Studio album by The Dubliners
- Released: 1977
- Genre: Irish folk
- Label: Chyme Records
- Producer: Earl Gill

The Dubliners chronology
| Live at Montreux (1977) | 15 Years On (1977) | Together Again (1979) |

= 15 Years On =

15 Years On is the eleventh studio album by the Irish folk band The Dubliners. This album was created to celebrate the band's 15th anniversary from the day they started music together. The album was released on the Chyme label in 1977. The album features 24 tracks on two records (with nine of which were previously unreleased):
A: side-one: Track two: Ploughboy Lads, track four: Bunclody.
A: side-two: track three: Reels: Last Night's Fun & The Congress Reel, track four: The Banks of the Sweet Primroses.
B: side-one: track two: Salamanca, track three: Spancil Hill.
B: side-two: track two: O'Carolan's Devotion, track four: Down by the Glenside, track six: Molly Malone.

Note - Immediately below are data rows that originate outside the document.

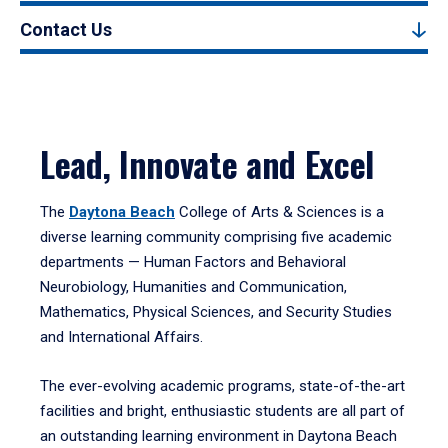
Contact Us
Lead, Innovate and Excel
The
Daytona Beach
College of Arts & Sciences is a
diverse learning community comprising five academic
departments — Human Factors and Behavioral
Neurobiology, Humanities and Communication,
Mathematics, Physical Sciences, and Security Studies
and International Affairs.
The ever-evolving academic programs, state-of-the-art
facilities and bright, enthusiastic students are all part of
an outstanding learning environment in Daytona Beach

In spite of having only nine previously unreleased tracks, it is still regarded as an original album.

==Special Track Features==
The group's line-up consisted of Barney McKenna, Luke Kelly, John Sheahan and Jim McCann. Ronnie Drew feature on a number of the previously available tracks. Ciarán Bourke is not to hear on this double album.

==Track listing==

===Disc One===

Side one:
1. "The Wild Rover"
2. "Ploughboy Lads"
3. "The Three Sea Captains"
4. "Bunclody"
5. "Seven Drunken Nights"
6. "The Belfast Hornpipe/Tim Maloney"

Side two:
1. "Black Velvet Band"
2. "Carrickfergus"
3. "Reels: Last Night's Fun & The Congress Reel"
4. "The Banks of the Sweet Primroses"
5. "Weile Waile"
6. "Four Green Fields"

===Disc Two===

Side one:
1. "The Town I Loved So Well"
2. "Salamanca"
3. "Spancil Hill"
4. "McAlpine's Fusiliers"
5. "Boulavogue"
6. "The Auld Triangle"

Side two:
1. "Spanish Lady"
2. "O'Carolan's Devotion"
3. "Thirty Foot Trailer"
4. "Down by the Glenside"
5. "Fiddlers Green"
6. "Molly Malone"

== Mislabelled Instrumental Tracks ==
The tune labelled "Salamanca" is a medley of "The Snow on the Hills" (O'Neill 569) and "The Salamanca Reel"
(O'Neill 603), from O'Neill's Dance Music of Ireland.

==Tour==
The 15 Years On Tour was a tour of Europe and Australia throughout 1977 in support of the album.